Closing time could be improved

Even if your buyer knows you had a home inspection done, they will probably want to do one themselves. While you can’t skip this stage entirely to expedite the sale, you can increase your confidence that they won’t run into major complications that cause you to lose time.

You could get more for your house if you put it on the market

Even if your home inspector requires a home improvement, it can raise the value of your property. However, this isn’t just limited to big-ticket repairs like new utilities or roofing; it’s just as true for smaller fixes like removing mildew from the bathroom or restoring defective blinds.


You’ll be required to reveal any major issues you’re facing

Depending on where you live, the rules may differ, but in general, if you know about a significant problem with your house, you must tell any prospective purchasers about it. Cracks in the home’s foundation or water or termite infestation are examples of major structural difficulties.

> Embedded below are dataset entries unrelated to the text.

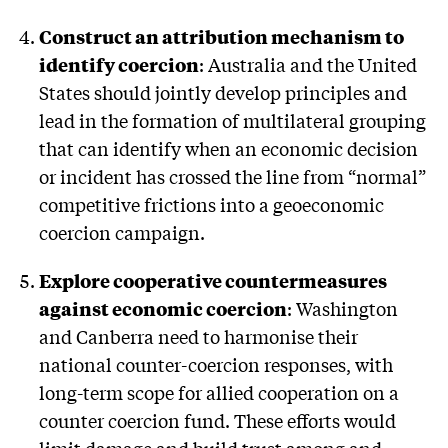
Construct an attribution mechanism to
identify coercion
: Australia and the United
States should jointly develop principles and
lead in the formation of multilateral grouping
that can identify when an economic decision
or incident has crossed the line from “normal”
competitive frictions into a geoeconomic
coercion campaign.
Explore cooperative countermeasures
against economic coercion
: Washington
and Canberra need to harmonise their
national counter-coercion responses, with
long-term scope for allied cooperation on a
counter coercion fund. These efforts would
limit damage and build trust among and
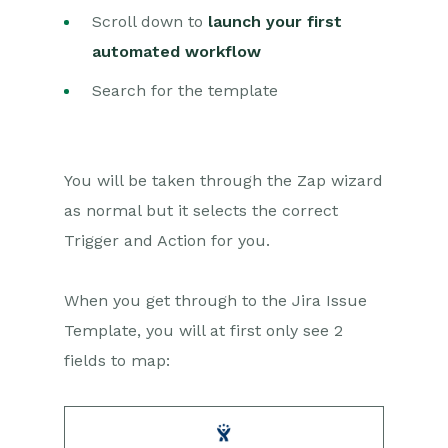
Setting up Zaps
Scroll down to
launch your first
Posted Invoices to Xero
automated workflow
Invoices
Xero payments to
Search for the template
Workbooks Tasks
New Case to Google Drive
folder
You will be taken through the Zap wizard
New Case to Basecamp
Project
as normal but it selects the correct
New Workbooks Case to
Trigger and Action for you.
JIRA Ticket
Jira Issue to new Case
When you get through to the Jira Issue
123FormBuilder Form Entry
Template, you will at first only see 2
to Case
fields to map:
Eventbrite Attendee to
Sales Lead and Task
Facebook Ad Leads to
Sales Leads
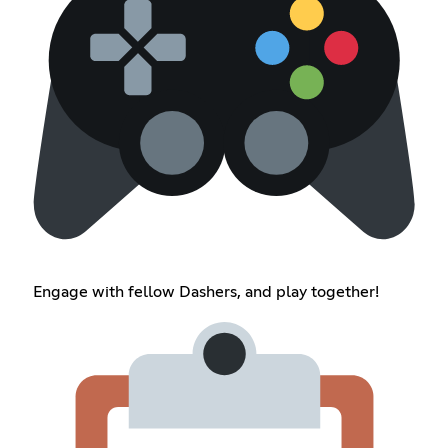
Engage with fellow Dashers, and play together!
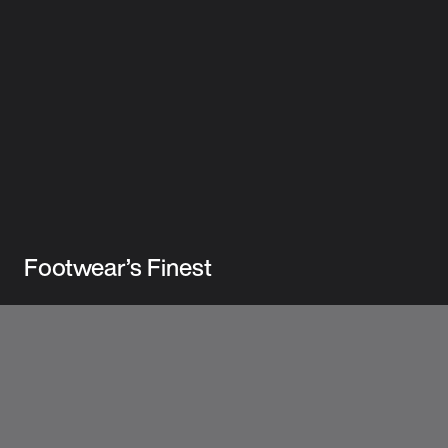
Footwear’s Finest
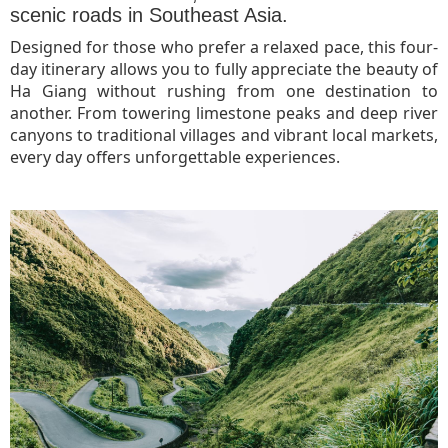
scenic roads in Southeast Asia.
Designed for those who prefer a relaxed pace, this four-
day itinerary allows you to fully appreciate the beauty of
Ha Giang without rushing from one destination to
another. From towering limestone peaks and deep river
canyons to traditional villages and vibrant local markets,
every day offers unforgettable experiences.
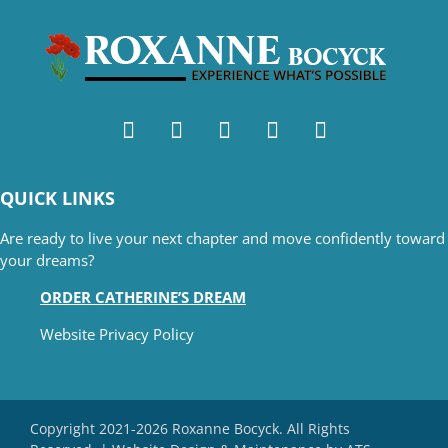
QUICK LINKS
Are ready to live your next chapter and move confidently toward
your dreams?
ORDER CATHERINE’S DREAM
Website Privacy Policy
Copyright 2021-2026 Roxanne Bocyck. All Rights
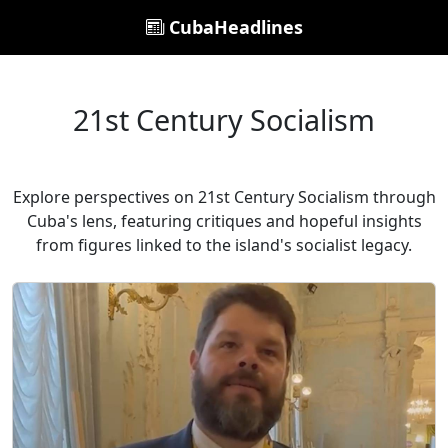
CubaHeadlines
21st Century Socialism
Explore perspectives on 21st Century Socialism through
Cuba's lens, featuring critiques and hopeful insights
from figures linked to the island's socialist legacy.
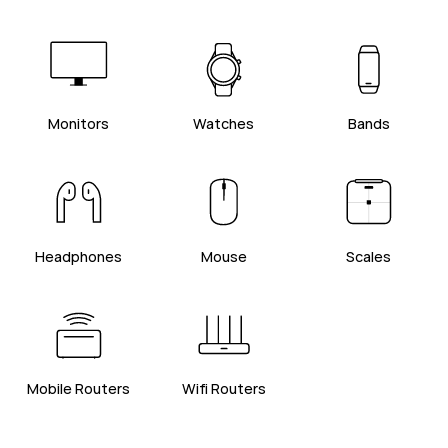
Monitors
Watches
Bands
Headphones
Mouse
Scales
Mobile Routers
Wifi Routers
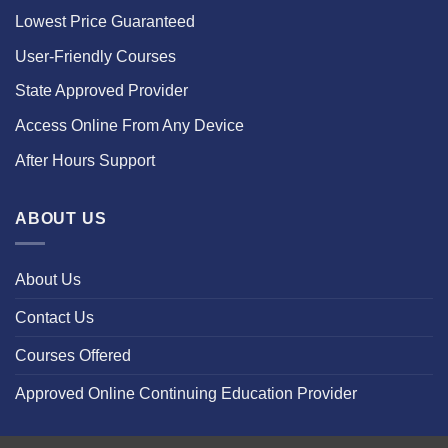
Lowest Price Guaranteed
User-Friendly Courses
State Approved Provider
Access Online From Any Device
After Hours Support
ABOUT US
About Us
Contact Us
Courses Offered
Approved Online Continuing Education Provider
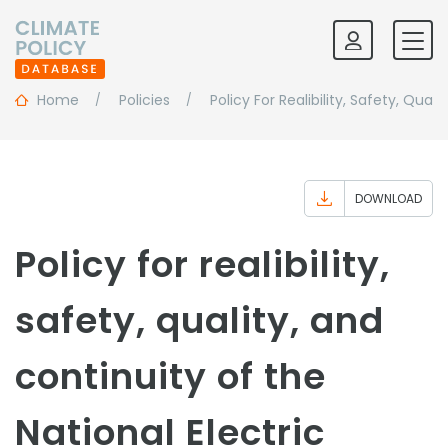
Home
Policies
Policy For Realibility, Safety, Qua
DOWNLOAD
Policy for realibility,
safety, quality, and
continuity of the
National Electric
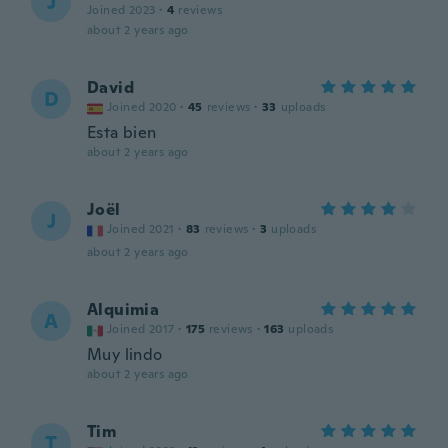
J
Joined 2023
·
4
reviews
about 2 years ago
David
D
Joined 2020
·
45
reviews
·
33
uploads
Esta bien
about 2 years ago
Joël
J
Joined 2021
·
83
reviews
·
3
uploads
about 2 years ago
Alquimia
A
Joined 2017
·
175
reviews
·
163
uploads
Muy lindo
about 2 years ago
Tim
T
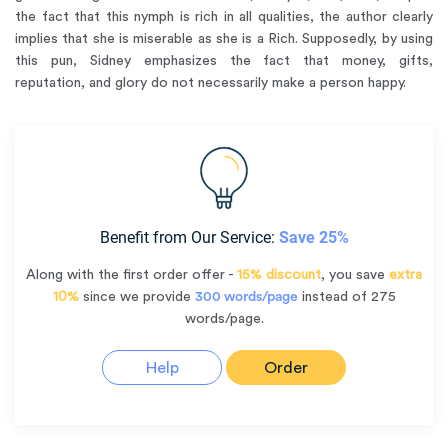
the fact that this nymph is rich in all qualities, the author clearly
implies that she is miserable as she is a Rich. Supposedly, by using
this pun, Sidney emphasizes the fact that money, gifts,
reputation, and glory do not necessarily make a person happy.
Benefit from Our Service:
Save 25%
Along with the first order offer -
15% discount
, you save
extra
10%
since we provide
300 words/page
instead of 275
words/page.
Help
Order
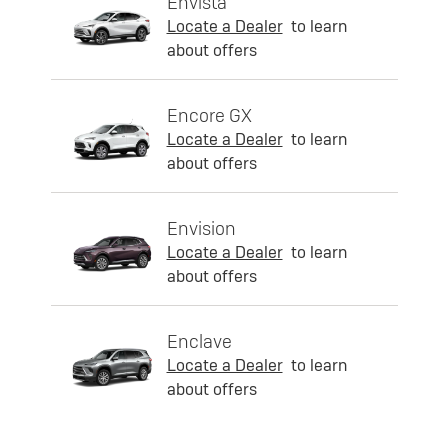
Envista
Locate a Dealer
to learn
about offers
Encore GX
Locate a Dealer
to learn
about offers
Envision
Locate a Dealer
to learn
about offers
Enclave
Locate a Dealer
to learn
about offers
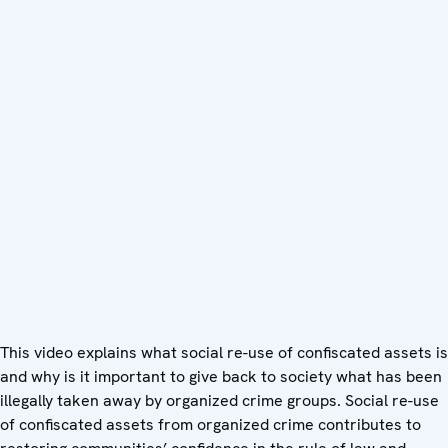
This video explains what social re-use of confiscated assets is
and why is it important to give back to society what has been
illegally taken away by organized crime groups. Social re-use
of confiscated assets from organized crime contributes to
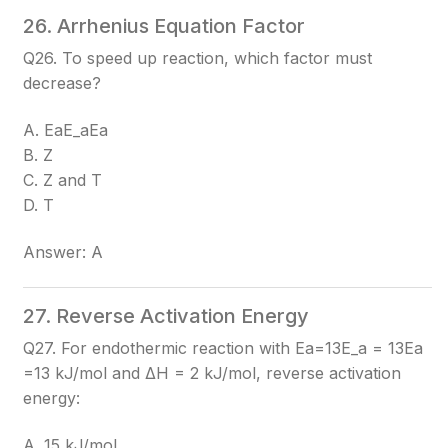
26. Arrhenius Equation Factor
Q26. To speed up reaction, which factor must
decrease?
A. EaE_a
Ea​
B. Z
C. Z and T
D. T
Answer: A
27. Reverse Activation Energy
Q27. For endothermic reaction with Ea=13E_a = 13
Ea​
=13
kJ/mol and ΔH = 2 kJ/mol, reverse activation
energy:
A. 15 kJ/mol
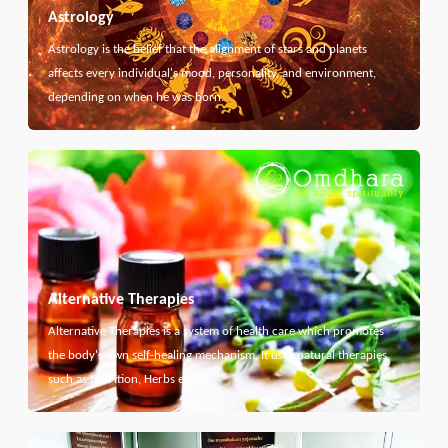
Astrology
Astrology is the belief that the alignment of stars and planets
affects every individual's mood, personality, and environment,
depending on when he was born.
Alternative Therapies
Alternative Therapies is a system of health care which promotes
the body's own self-healing mechanism. It uses natural therapies
such as Nutrition, Herbs etc...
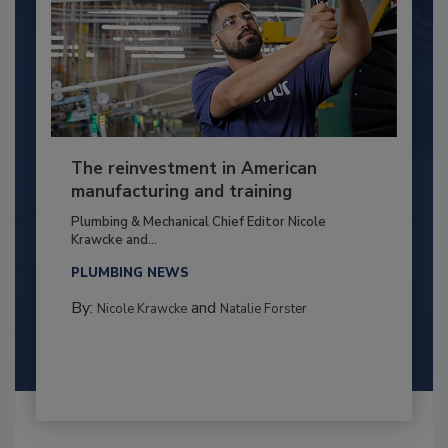
The reinvestment in American
manufacturing and training
Plumbing & Mechanical Chief Editor Nicole
Krawcke and...
PLUMBING NEWS
By:
and
Nicole Krawcke
Natalie Forster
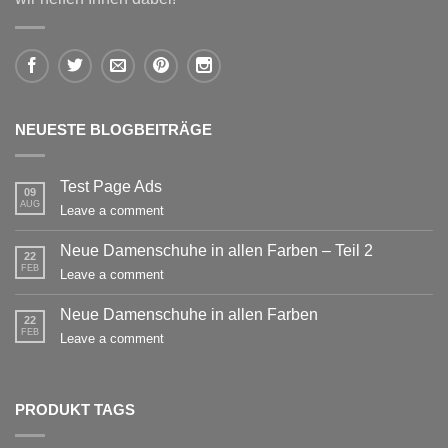
NEUESTE BLOGBEITRÄGE
Test Page Ads
09
AUG
Leave a comment
Neue Damenschuhe in allen Farben – Teil 2
22
FEB
Leave a comment
Neue Damenschuhe in allen Farben
22
FEB
Leave a comment
PRODUKT TAGS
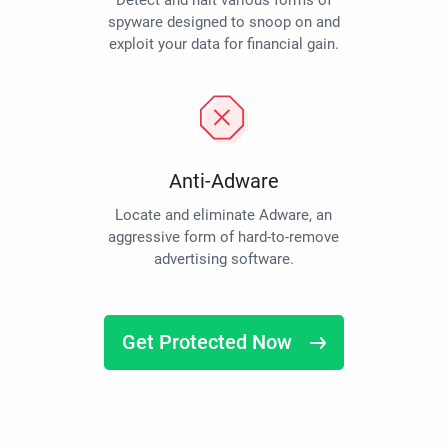
Detect and halt various forms of
spyware designed to snoop on and
exploit your data for financial gain.
Anti-Adware
Locate and eliminate Adware, an
aggressive form of hard-to-remove
advertising software.
Get Protected Now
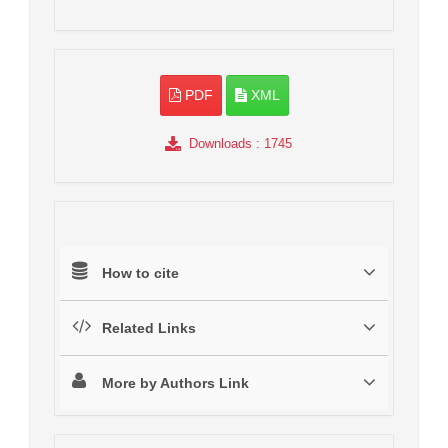
PDF
XML
Downloads
: 1745
How to cite
Related Links
More by Authors Link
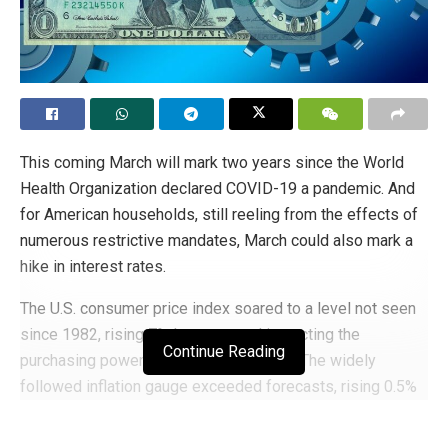
This coming March will mark two years since the World
Health Organization declared COVID-19 a pandemic. And
for American households, still reeling from the effects of
numerous restrictive mandates, March could also mark a
hike in interest rates.
The U.S. consumer price index soared to a level not seen
since 1982, rising 7% last year and impacting the
Continue Reading
purchasing power of American families. The widely
followed inflation gauge exceeded forecasts, rising 0.5%
from November. Core prices (excluding food and energy
sectors) did the same, jumping 0.6%; an increase of 5.5%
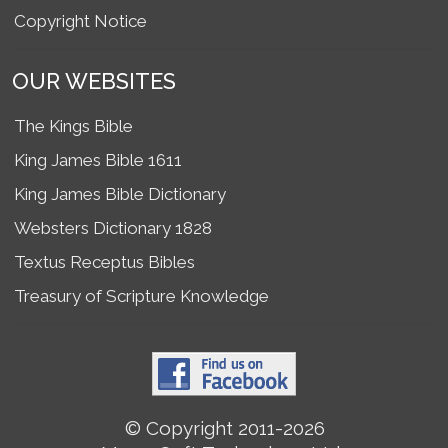
Copyright Notice
OUR WEBSITES
The Kings Bible
King James Bible 1611
King James Bible Dictionary
Websters Dictionary 1828
Textus Receptus Bibles
Treasury of Scripture Knowledge
© Copyright 2011-2026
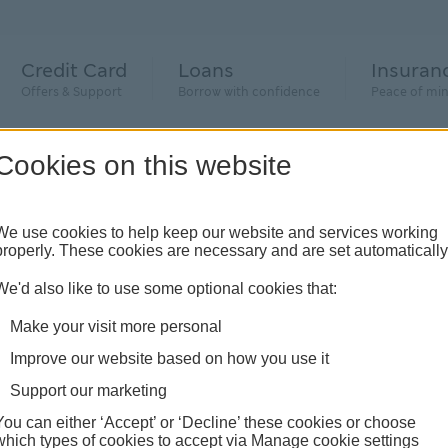
Credit Card
Loans
Insuran
Offers & Support
Borrow with confidence
Peace of mi
Cookies on this website
We use cookies to help keep our website and services working
properly. These cookies are necessary and are set automatically
We'd also like to use some optional cookies that:
e
Make your visit more personal
Improve our website based on how you use it
e
Support our marketing
t
You can either ‘Accept’ or ‘Decline’ these cookies or choose
which types of cookies to accept via Manage cookie settings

In any case, these issues would have been uncovered during the post-offer home inspection.

You may end up adding to your workload

There are several situations in which a building inspection before putting a home on the market is a bad idea. Predicting what a prospective buyer will want and expect from you against what they can handle on their own is difficult. The buyer’s perspective on what constitutes a critical repair may differ from yours, so you may end up spending time, cash, and effort on repairs they never requested.


A home inspection is therefore recommended before listing. Is there a time and a place in your life when you’re willing to put in the effort? It’s essential to engage with an expert realtor who knows the local market and your home’s current condition to provide you with the best advice.